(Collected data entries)
++++++++++
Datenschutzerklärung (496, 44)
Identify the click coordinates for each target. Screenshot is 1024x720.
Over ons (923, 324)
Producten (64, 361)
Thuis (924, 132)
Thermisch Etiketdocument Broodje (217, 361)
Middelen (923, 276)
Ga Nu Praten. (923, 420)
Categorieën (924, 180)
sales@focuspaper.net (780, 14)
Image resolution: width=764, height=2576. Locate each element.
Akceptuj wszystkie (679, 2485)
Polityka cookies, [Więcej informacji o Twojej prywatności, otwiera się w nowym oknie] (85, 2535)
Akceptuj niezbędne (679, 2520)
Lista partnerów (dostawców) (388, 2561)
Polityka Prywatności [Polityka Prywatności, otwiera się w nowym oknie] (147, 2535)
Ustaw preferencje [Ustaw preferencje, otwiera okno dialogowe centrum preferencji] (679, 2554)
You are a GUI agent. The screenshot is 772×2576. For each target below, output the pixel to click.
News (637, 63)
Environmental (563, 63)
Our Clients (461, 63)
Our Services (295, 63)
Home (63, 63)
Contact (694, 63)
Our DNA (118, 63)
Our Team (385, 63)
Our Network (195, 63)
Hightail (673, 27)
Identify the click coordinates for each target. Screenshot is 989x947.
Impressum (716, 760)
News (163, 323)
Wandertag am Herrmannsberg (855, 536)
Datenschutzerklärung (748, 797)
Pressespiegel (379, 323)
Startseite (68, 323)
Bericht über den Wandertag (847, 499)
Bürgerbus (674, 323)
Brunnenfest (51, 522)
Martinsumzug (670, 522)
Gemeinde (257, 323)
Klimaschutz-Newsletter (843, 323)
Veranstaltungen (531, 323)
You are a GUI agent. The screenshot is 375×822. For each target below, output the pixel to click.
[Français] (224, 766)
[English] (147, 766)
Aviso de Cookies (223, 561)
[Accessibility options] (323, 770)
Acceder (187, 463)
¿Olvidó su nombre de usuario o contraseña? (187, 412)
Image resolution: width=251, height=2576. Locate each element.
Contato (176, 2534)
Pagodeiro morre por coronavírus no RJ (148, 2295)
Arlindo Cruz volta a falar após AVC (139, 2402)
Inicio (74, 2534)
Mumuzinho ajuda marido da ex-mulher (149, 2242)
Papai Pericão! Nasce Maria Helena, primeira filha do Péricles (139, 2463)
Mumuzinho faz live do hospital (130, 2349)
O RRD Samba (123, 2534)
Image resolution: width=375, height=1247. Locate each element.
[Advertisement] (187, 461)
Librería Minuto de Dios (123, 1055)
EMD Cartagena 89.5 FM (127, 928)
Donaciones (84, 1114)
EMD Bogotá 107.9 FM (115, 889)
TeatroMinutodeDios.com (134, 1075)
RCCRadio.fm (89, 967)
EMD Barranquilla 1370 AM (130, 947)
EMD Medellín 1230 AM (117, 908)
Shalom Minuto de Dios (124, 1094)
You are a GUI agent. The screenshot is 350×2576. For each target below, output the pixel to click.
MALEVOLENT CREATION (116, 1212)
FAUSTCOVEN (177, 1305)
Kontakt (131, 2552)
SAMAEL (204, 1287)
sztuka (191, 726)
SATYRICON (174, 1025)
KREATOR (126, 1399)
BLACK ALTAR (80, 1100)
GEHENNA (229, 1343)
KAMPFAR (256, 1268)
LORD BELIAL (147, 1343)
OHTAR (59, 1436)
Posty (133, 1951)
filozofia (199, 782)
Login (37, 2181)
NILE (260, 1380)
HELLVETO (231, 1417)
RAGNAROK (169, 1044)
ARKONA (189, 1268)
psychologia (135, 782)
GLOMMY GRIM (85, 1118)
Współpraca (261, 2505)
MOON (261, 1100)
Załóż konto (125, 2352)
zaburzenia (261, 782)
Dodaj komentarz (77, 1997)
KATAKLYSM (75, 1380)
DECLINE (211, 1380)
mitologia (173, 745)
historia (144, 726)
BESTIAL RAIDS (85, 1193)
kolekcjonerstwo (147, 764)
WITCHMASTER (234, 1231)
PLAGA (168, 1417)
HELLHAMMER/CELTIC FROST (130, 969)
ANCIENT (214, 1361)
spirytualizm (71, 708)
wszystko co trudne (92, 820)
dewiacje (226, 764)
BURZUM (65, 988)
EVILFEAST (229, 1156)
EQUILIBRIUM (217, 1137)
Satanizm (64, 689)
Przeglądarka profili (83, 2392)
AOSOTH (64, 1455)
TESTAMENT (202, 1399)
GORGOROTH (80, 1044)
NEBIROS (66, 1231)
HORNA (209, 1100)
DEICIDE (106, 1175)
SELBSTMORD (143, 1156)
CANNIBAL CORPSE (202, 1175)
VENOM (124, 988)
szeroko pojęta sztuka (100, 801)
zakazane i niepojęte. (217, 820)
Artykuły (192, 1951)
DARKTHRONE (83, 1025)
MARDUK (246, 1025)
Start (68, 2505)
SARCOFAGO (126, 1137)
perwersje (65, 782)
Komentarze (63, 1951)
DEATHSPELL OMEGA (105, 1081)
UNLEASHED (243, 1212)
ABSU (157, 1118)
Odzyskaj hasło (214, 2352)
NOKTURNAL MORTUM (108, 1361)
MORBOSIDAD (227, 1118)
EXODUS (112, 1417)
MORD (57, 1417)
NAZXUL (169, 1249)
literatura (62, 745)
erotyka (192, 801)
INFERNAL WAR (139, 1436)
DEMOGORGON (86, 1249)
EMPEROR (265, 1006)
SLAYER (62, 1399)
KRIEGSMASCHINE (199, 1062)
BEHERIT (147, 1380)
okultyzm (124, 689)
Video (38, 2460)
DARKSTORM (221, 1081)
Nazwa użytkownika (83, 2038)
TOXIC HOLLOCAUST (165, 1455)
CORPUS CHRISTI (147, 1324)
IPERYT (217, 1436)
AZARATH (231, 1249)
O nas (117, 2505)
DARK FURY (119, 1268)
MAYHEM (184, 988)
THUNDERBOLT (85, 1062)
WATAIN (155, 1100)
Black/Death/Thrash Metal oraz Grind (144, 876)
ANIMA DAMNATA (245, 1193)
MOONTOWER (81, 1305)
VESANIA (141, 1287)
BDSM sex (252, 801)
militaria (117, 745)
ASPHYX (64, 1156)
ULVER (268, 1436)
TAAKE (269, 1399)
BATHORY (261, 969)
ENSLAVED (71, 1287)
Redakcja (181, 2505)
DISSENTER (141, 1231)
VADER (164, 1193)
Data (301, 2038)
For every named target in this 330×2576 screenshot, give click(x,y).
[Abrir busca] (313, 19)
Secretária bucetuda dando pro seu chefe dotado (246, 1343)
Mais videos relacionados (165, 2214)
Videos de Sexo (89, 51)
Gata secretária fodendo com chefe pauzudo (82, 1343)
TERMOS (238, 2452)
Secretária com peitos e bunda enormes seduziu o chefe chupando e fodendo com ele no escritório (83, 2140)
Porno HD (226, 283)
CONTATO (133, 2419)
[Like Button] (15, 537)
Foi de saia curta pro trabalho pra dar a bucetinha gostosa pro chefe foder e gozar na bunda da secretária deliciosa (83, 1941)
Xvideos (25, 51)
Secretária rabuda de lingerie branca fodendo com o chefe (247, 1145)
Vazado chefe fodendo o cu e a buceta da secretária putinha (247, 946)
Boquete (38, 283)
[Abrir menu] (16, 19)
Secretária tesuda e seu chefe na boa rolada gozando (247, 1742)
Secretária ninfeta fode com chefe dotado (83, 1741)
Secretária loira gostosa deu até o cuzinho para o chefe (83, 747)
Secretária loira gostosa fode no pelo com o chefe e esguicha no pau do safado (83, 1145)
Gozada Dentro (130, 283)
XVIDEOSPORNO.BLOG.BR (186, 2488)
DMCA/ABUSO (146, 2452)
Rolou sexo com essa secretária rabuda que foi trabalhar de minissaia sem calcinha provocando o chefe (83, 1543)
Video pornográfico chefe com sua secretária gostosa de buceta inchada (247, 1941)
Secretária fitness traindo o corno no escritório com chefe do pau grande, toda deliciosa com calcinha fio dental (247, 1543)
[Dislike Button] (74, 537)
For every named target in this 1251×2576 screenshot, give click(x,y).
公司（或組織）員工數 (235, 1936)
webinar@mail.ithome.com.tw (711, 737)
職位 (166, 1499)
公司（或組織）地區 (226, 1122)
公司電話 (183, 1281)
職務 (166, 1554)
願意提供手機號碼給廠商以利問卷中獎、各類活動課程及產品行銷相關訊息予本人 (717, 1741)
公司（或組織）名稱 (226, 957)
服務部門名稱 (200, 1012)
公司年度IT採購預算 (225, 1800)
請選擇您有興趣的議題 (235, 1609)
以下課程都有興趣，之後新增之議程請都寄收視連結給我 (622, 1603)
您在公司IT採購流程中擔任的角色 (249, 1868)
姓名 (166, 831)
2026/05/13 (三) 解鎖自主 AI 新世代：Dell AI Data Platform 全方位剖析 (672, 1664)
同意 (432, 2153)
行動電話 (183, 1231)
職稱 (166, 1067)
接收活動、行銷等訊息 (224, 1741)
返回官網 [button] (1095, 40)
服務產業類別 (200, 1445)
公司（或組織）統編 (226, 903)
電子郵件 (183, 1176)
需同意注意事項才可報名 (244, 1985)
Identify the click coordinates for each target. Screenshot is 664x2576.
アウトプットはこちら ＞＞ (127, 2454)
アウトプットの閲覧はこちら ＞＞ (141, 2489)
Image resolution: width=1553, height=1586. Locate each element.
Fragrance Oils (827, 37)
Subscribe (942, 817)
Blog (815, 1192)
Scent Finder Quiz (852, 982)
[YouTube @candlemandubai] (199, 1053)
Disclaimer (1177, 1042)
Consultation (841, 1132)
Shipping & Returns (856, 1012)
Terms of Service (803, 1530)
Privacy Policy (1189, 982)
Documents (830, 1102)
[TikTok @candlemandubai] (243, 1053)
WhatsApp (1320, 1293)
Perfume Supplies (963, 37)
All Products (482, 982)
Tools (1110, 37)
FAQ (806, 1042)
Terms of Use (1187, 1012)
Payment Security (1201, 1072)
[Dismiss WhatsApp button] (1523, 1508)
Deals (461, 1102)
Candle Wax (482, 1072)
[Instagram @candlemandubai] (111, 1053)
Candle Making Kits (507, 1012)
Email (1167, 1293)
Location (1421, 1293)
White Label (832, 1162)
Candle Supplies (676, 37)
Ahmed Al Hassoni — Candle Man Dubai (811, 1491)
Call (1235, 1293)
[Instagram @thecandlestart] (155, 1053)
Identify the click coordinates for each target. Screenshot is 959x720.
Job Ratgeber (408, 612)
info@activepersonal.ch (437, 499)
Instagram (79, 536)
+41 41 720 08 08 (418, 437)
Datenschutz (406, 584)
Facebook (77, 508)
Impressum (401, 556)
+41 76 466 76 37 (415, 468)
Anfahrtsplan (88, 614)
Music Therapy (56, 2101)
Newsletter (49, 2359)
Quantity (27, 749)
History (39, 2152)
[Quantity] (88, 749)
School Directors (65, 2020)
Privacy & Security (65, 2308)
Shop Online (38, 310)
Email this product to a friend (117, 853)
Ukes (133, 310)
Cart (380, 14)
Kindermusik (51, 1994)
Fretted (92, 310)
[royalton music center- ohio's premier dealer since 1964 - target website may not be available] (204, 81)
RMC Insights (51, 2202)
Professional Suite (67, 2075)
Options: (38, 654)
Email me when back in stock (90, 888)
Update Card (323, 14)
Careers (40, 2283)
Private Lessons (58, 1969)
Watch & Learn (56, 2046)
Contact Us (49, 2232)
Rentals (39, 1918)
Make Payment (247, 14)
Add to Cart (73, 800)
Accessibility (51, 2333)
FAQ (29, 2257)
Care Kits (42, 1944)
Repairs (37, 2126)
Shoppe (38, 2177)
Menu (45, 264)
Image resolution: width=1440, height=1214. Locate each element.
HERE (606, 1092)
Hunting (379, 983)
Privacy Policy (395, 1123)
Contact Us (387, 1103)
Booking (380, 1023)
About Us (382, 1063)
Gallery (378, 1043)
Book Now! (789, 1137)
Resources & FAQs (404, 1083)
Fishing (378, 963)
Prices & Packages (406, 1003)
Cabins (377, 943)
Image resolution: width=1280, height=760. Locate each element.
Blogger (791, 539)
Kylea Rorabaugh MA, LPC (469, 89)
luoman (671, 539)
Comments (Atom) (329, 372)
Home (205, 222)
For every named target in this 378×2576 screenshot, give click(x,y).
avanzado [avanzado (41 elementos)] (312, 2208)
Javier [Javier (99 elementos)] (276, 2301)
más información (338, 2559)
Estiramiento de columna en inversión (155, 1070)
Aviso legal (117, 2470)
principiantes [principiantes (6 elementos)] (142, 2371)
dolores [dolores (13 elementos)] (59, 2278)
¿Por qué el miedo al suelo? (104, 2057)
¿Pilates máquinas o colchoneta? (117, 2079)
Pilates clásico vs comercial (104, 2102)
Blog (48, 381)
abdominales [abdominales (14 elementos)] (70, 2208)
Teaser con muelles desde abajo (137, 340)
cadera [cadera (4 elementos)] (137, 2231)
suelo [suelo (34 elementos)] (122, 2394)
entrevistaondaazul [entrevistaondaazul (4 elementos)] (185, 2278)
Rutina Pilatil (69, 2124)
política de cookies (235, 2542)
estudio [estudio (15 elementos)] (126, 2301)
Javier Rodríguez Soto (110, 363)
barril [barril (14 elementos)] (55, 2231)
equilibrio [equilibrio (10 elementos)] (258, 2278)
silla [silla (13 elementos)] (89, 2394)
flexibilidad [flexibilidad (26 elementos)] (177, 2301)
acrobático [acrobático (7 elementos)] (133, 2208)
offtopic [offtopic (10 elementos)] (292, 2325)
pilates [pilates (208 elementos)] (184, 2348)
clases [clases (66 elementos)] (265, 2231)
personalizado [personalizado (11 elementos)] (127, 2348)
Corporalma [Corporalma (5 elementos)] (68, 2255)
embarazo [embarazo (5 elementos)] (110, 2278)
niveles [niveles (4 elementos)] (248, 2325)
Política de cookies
++++++++++
TO DO
From the first line of the data above through the line containing "Categorieën (924, 180)", repeat each line exactly, and add nothing.

TASK RESPONSE
Datenschutzerklärung (496, 44)
Identify the click coordinates for each target. Screenshot is 1024x720.
Over ons (923, 324)
Producten (64, 361)
Thuis (924, 132)
Thermisch Etiketdocument Broodje (217, 361)
Middelen (923, 276)
Ga Nu Praten. (923, 420)
Categorieën (924, 180)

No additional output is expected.